Now ${\displaystyle r^{n}Q_{n}}$ is a solid harmonic of the nth order; hence ${\displaystyle {\tfrac {d^{2}}{dx^{2}}}\left(r^{n}Q_{n}\right)}$ is a solid harmonic of the (n-2)th order; and in particular ${\displaystyle {\tfrac {d^{2}}{dx^{2}}}\left(r^{4}Q_{4}\right)}$ is a solid harmonic of the second order; and, by the same reasoning as before, we may substitute in the integral ${\displaystyle {\tfrac {1}{R^{5}}}{\tfrac {d^{2}}{dx^{2}}}\left(r^{4}Q_{4}\right)}$ for ${\displaystyle {\tfrac {d^{2}}{dx^{2}}}{\tfrac {1}{r'}}}$. Now

 ${\displaystyle r^{4}Q_{4}={\frac {35x^{4}-30x^{2}\left(x^{2}+y^{2}+z^{2}\right)+3\left(x^{2}+y^{2}+z^{2}\right)^{2}}{8}}}$; ${\displaystyle \therefore {\frac {d^{2}}{dx^{2}}}\left(r^{4}Q_{4}\right)=12x^{2}-6\left(y^{2}+z^{2}\right)=12r^{2}Q_{2}}$.

So for values of r < R the integral becomes

 ${\displaystyle {\frac {\sigma }{R^{5}}}\int _{0}^{2\pi }\int _{0}^{\pi }\int _{0}^{R}24Q_{2}^{2}r^{3}\sin \theta \ d\phi \ d\theta \ dr}$ ${\displaystyle ={\frac {24\sigma \pi }{5R}}}$.

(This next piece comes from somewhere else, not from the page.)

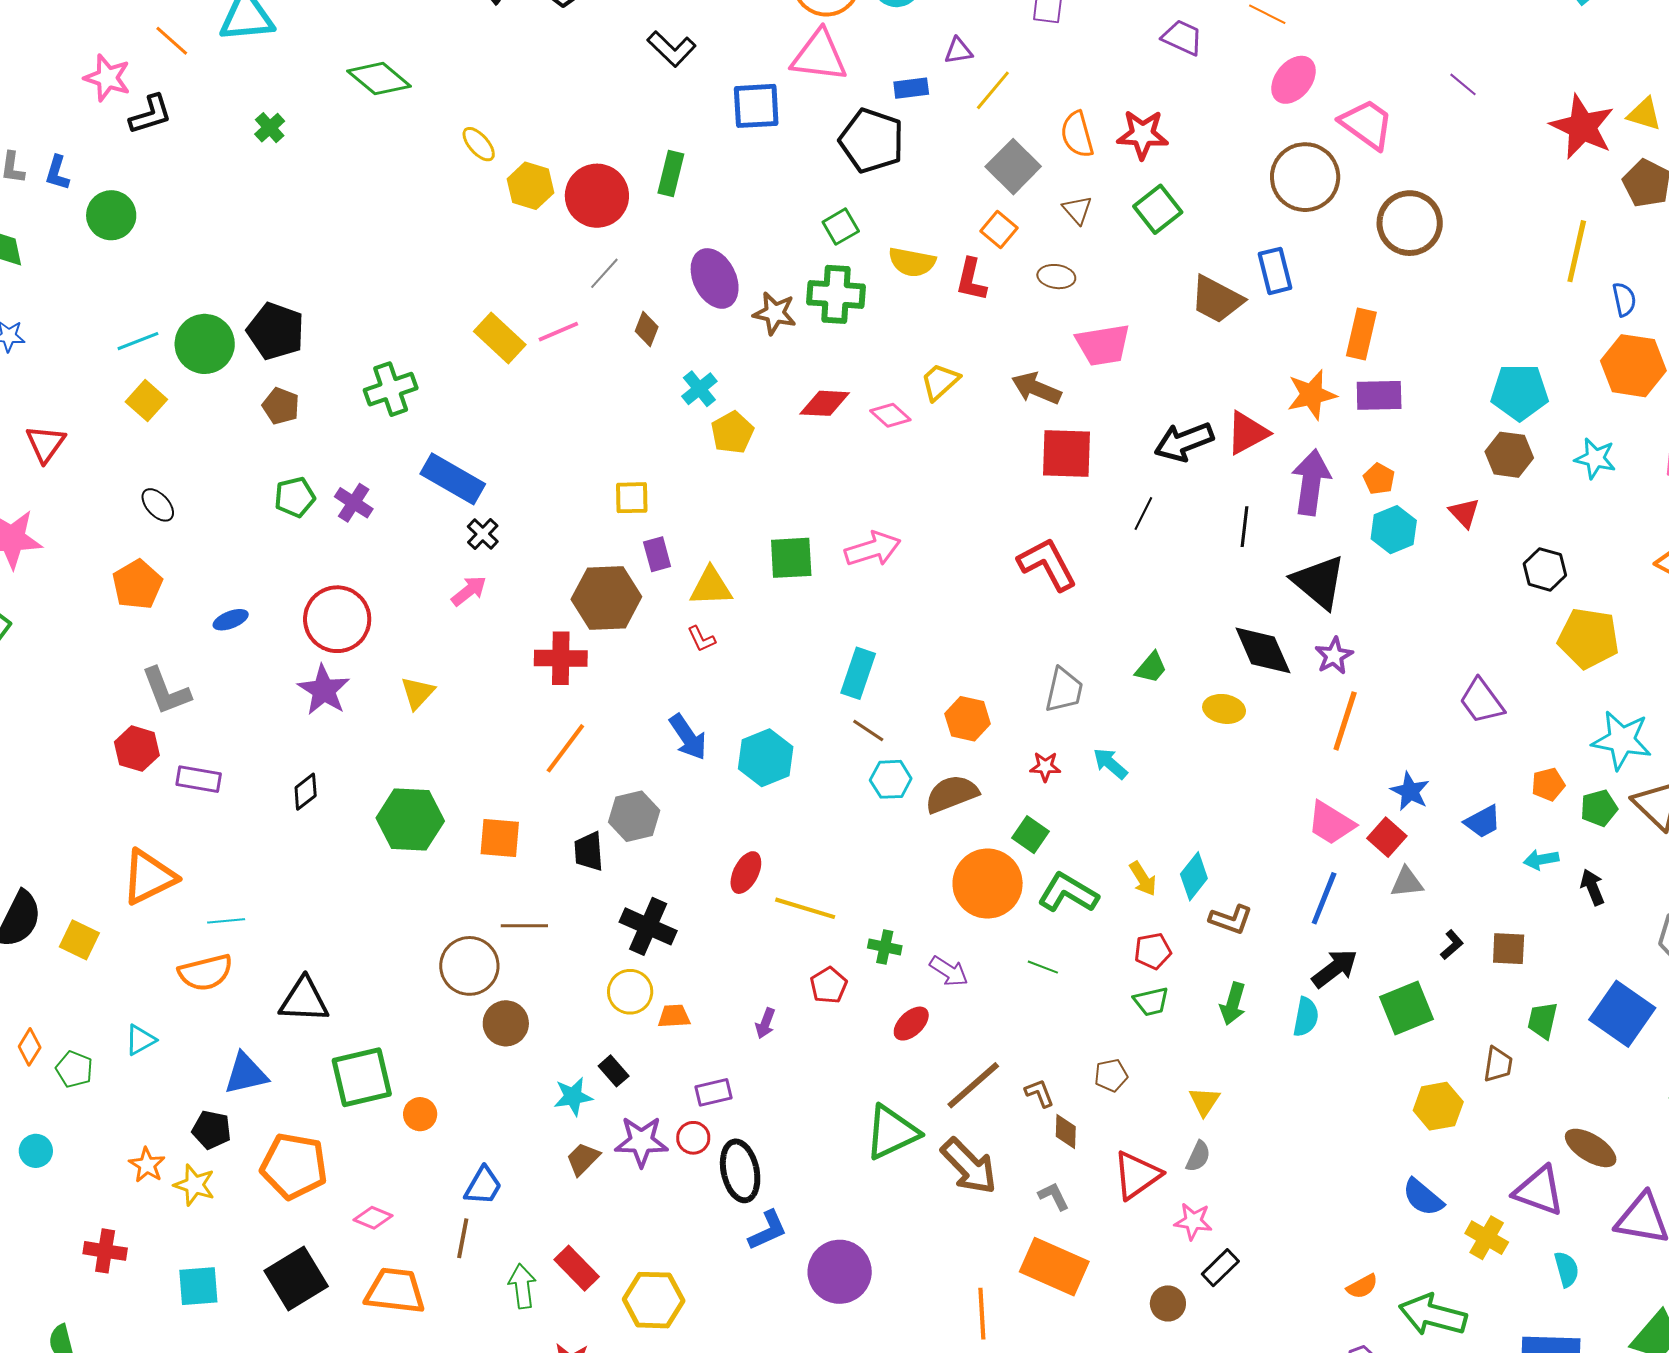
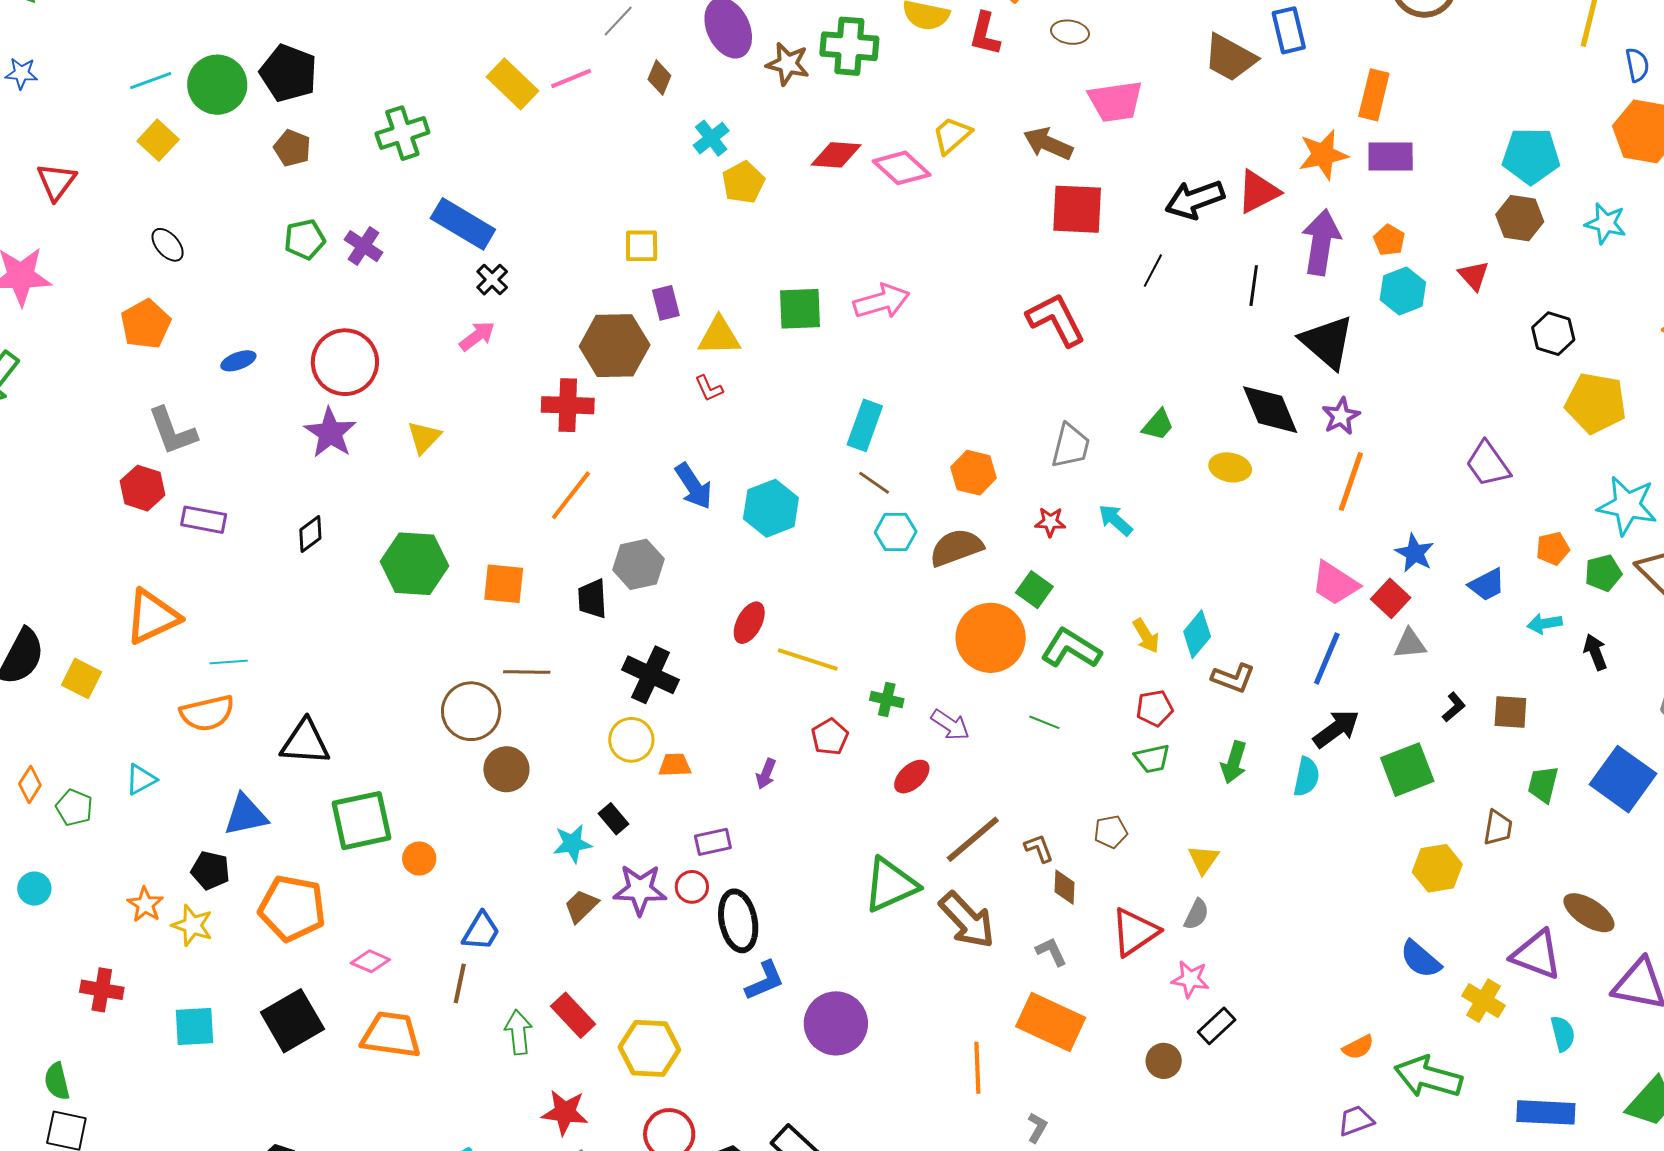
pink diamond: (890, 415) -> (902, 168), size x1.4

Adding this to the part of the integral for r > R, we get for the coefficient of uu' ,${\displaystyle {\tfrac {8\sigma \pi }{R}}}$. The coefficients of uv' and uw' vanish by inspection.

The coefficient of vv'

${\displaystyle =\sigma \int \int \int r^{2}{\frac {d^{2}}{dx\ dy}}{\frac {1}{r}}{\frac {d^{2}}{dx\ dy}}{\frac {1}{r'}}dx\ dy\ dz}$.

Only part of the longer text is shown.